Fir’aun is the symbol of arrogance

Allah Almighty mentions Fir’aun in about 70 verses of the Quran, in 28 different surahs. He is the symbol of oppression and corruption, a despicable tyrant and the embodiment of evil. Allah therefore uses him to warn believers not to fall into the trap of getting too big for their boots.

Allah Almighty here describes Fir’aun’s corruption. He was exalted in the land, not one of the ordinary people, not just a cut above, but a superior being, the son of the sun. In their tradition the sun was a god, so in effect he set himself up as being divine. And he claimed at one point that he is a Lord:

He said: I am your Lord the most high. (79:24).

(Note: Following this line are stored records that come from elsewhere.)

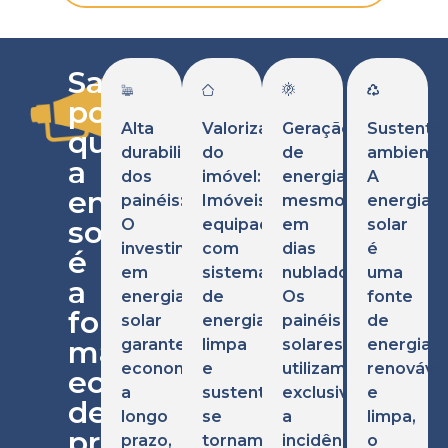
Sabe
por
Alta
Valorização
Geração
Sustentab
quê
durabilidade
do
de
ambiental
a
dos
imóvel:
energia
A
energia
painéis:
Imóveis
mesmo
energia
solar
O
equipados
em
solar
investimento
com
dias
é
é
em
sistemas
nublados:
uma
a
energia
de
Os
fonte
forma
solar
energia
painéis
de
mais
garante
limpa
solares
energia
economia
e
utilizam
renováve
econômica
a
sustentável
exclusivamente
e
de
longo
se
a
limpa,
produzir
prazo,
tornam
incidência
o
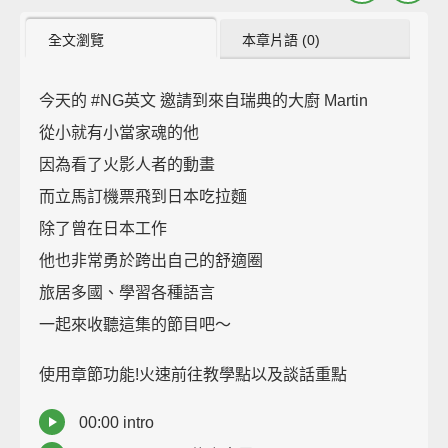
全文瀏覽
本章片語 (0)
今天的 #NG英文​ 邀請到來自瑞典的大廚 Martin
從小就有小當家魂的他
因為看了火影人者的動畫
而立馬訂機票飛到日本吃拉麵
除了曾在日本工作
他也非常勇於跨出自己的舒適圈
旅居多國、學習各種語言
一起來收聽這集的節目吧～
使用章節功能!火速前往教學點以及談話重點
00:00​ intro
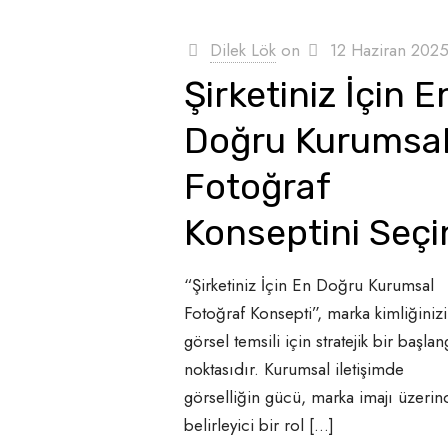
Dilek Lök
on
12 Haziran 202
Şirketiniz İçin E
Doğru Kurumsa
Fotoğraf
Konseptini Seçi
“Şirketiniz İçin En Doğru Kurumsal
Fotoğraf Konsepti”, marka kimliğiniz
görsel temsili için stratejik bir başlan
noktasıdır. Kurumsal iletişimde
görselliğin gücü, marka imajı üzerin
belirleyici bir rol
[…]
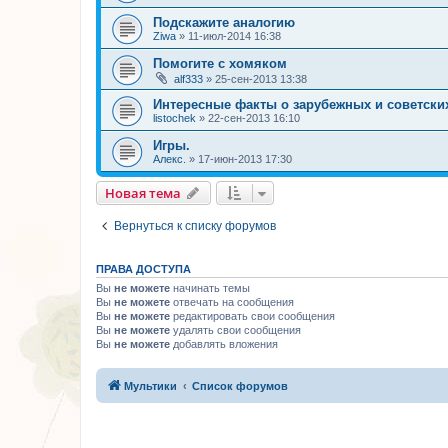
Подскажите аналогию
Ziwa
»
11-июл-2014 16:38
Помогите с хомяком
alf333
»
25-сен-2013 13:38
Интересные факты о зарубежных и советски
listochek
»
22-сен-2013 16:10
Игры.
Алекс.
»
17-июн-2013 17:30
Новая тема
Вернуться к списку форумов
ПРАВА ДОСТУПА
Вы
не можете
начинать темы
Вы
не можете
отвечать на сообщения
Вы
не можете
редактировать свои сообщения
Вы
не можете
удалять свои сообщения
Вы
не можете
добавлять вложения
Мультики
Список форумов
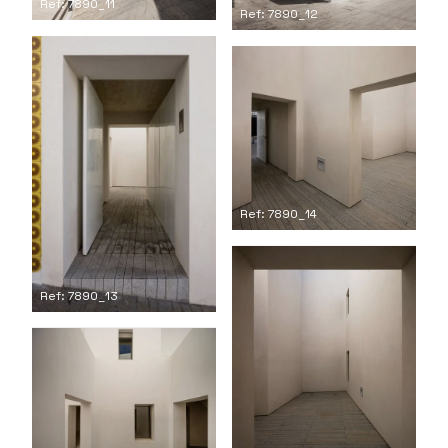
Ref: 7890_11
Ref: 7890_12
Ref: 7890_14
Ref: 7890_13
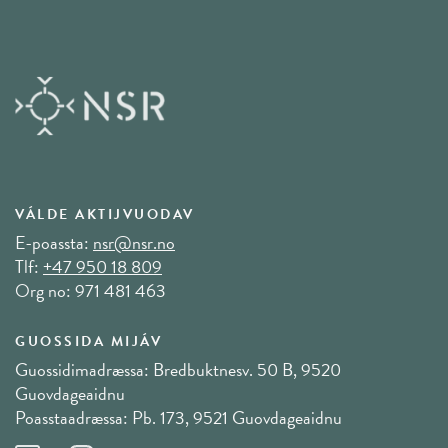
VÁLDE AKTIJVUODAV
E-poassta:
nsr@nsr.no
Tlf:
+47 950 18 809
Org no: 971 481 463
GUOSSIDA MIJÁV
Guossidimadræssa: Bredbuktnesv. 50 B, 9520
Guovdageaidnu
Poasstaadræssa: Pb. 173, 9521 Guovdageaidnu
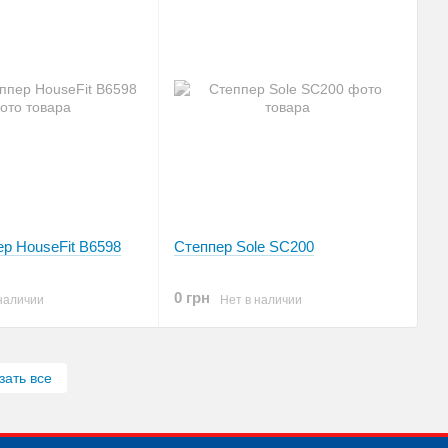
р HouseFit B6598
Степпер Sole SC200
0 грн
наличии
Нет в наличии
зать все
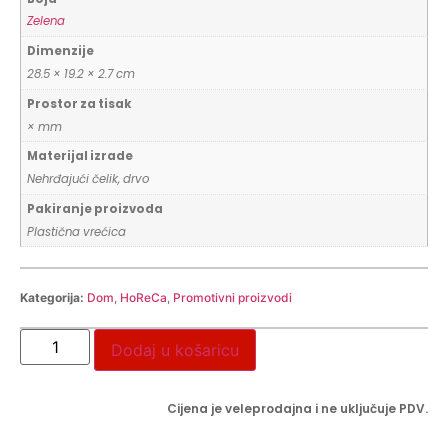
Zelena
Dimenzije
28.5 × 19.2 × 2.7 cm
Prostor za tisak
× mm
Materijal izrade
Nehrđajući čelik, drvo
Pakiranje proizvoda
Plastična vrećica
Kategorija:
Dom
,
HoReCa
,
Promotivni proizvodi
Dodaj u košaricu
Cijena je veleprodajna i ne uključuje PDV.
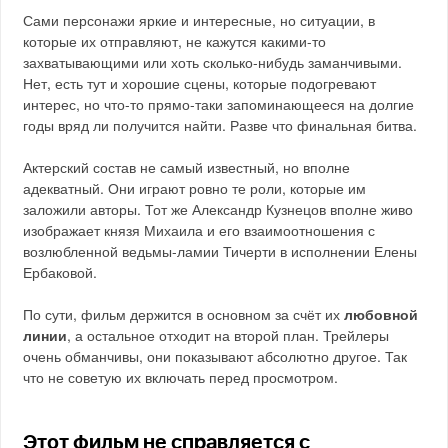
Сами персонажи яркие и интересные, но ситуации, в
которые их отправляют, не кажутся какими-то
захватывающими или хоть сколько-нибудь заманчивыми.
Нет, есть тут и хорошие сцены, которые подогревают
интерес, но что-то прямо-таки запоминающееся на долгие
годы вряд ли получится найти. Разве что финальная битва.
Актерский состав не самый известный, но вполне
адекватный. Они играют ровно те роли, которые им
заложили авторы. Тот же Александр Кузнецов вполне живо
изображает князя Михаила и его взаимоотношения с
возлюбленной ведьмы-ламии Тичерти в исполнении Елены
Ербаковой.
По сути, фильм держится в основном за счёт их
любовной
линии
, а остальное отходит на второй план. Трейлеры
очень обманчивы, они показывают абсолютно другое. Так
что не советую их включать перед просмотром.
Этот фильм не справляется с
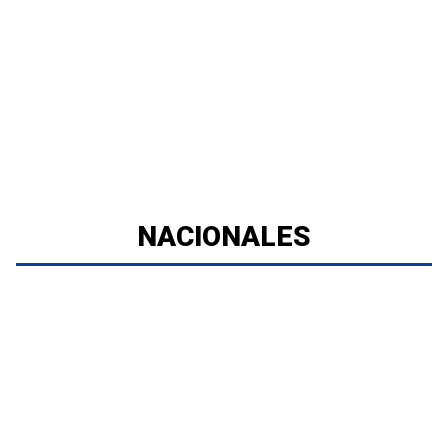
NACIONALES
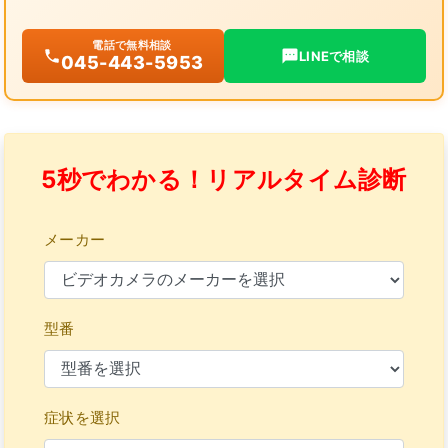
電話で無料相談
LINEで相談
045-443-5953
5秒でわかる！リアルタイム診断
メーカー
型番
症状を選択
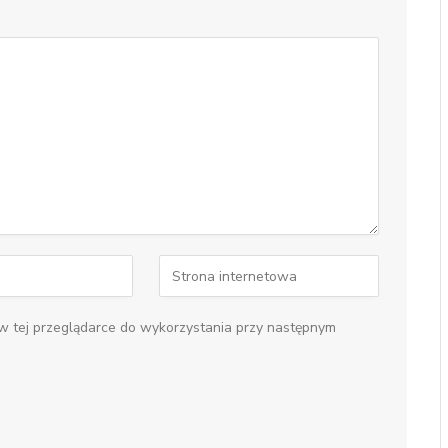
 w tej przeglądarce do wykorzystania przy następnym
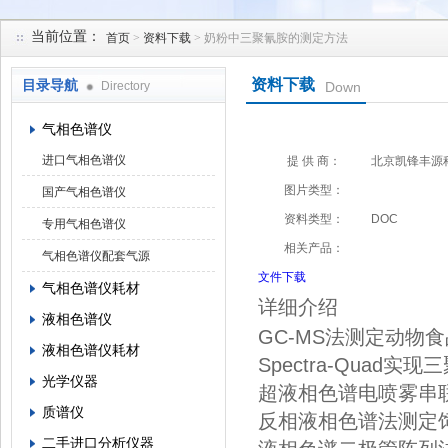
当前位置：
首页
>
资料下载
> 奶粉中三聚氰胺的测定方法
北京凯锋丰源科技有限公司
资料下载
目录导航
Directory
Down
气相色谱仪
进口气相色谱仪
提 供 商：
北京凯锋丰源
图片类型：
国产气相色谱仪
资料类型：
DOC
专用气相色谱仪
相关产品：
气相色谱仪配套气源
文件下载
气相色谱仪耗材
详细介绍
液相色谱仪
GC-MS
法测定动物食
液相色谱仪耗材
Spectra-Quad
实现三
光学仪器
超液相色谱
电喷雾串
质谱仪
反相液相色谱法测定
二手进口分析仪器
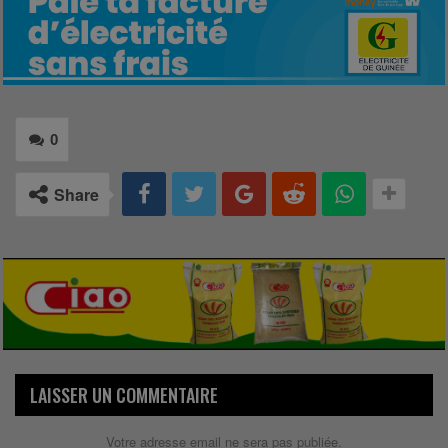
0
Share
LAISSER UN COMMENTAIRE
Votre adresse email ne sera pas publiée.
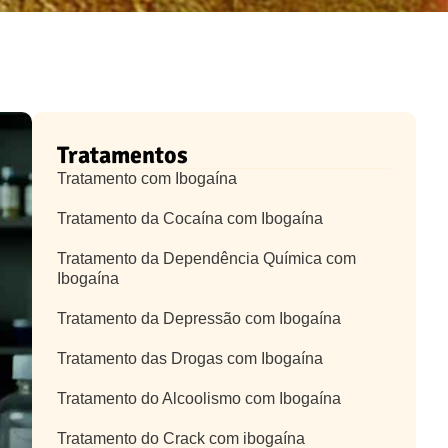
Tratamentos
Tratamento com Ibogaína
Tratamento da Cocaína com Ibogaína
Tratamento da Dependência Química com
Ibogaína
Tratamento da Depressão com Ibogaína
Tratamento das Drogas com Ibogaína
Tratamento do Alcoolismo com Ibogaína
Tratamento do Crack com ibogaína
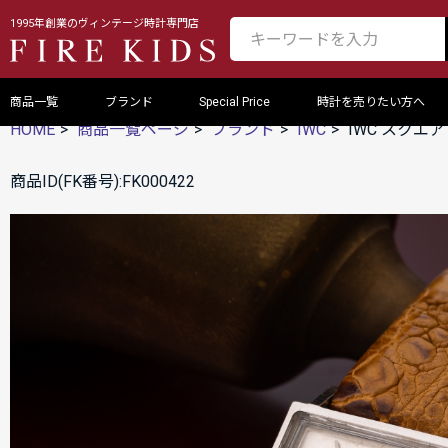
1995年創業のヴィンテージ時計専門店
商品一覧
ブランド
Special Price
時計を売りたい方へ
HOME
商品一覧ページ
ブランド
IWC
IWC スクエア 
商品ID(FK番号):FK000422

Accordingly he started looking down at others, despising them and oppressing them. This is kibr (arrogance).

The first sin was kibr

The first very first manifestation of arrogance is in the story of Iblees when he claimed he was better than Adam, and refused to bow down to him as commanded:

‘I am better than him (Adam), You created me from fire, and him You created from clay.’ (7:12)

This was his sin. Kibr.

Superiority manifests itself in evil ways

Fir’aun was following shaytan’s footsteps. He considered himself better than others. Similarly we see the story of George Floyd which is in the headlines every day. A group of people feel there are better than another, that they have the right to persecute them, to kill them, hit them, imprison them disrespect them and step on them, humiliate them and insult them. Why? Because they can get away with it. It is systemic oppression.

Divide and rule

Fir’aun and his supporters were spreading corruption everywhere. Their story is not told for entertainment, it is to warn us. The way Fir’aun controlled his people was by dividing them and planting discord among them, so he could pull the strings, and keep them busy fighting among themselves, so they would not rise up against him.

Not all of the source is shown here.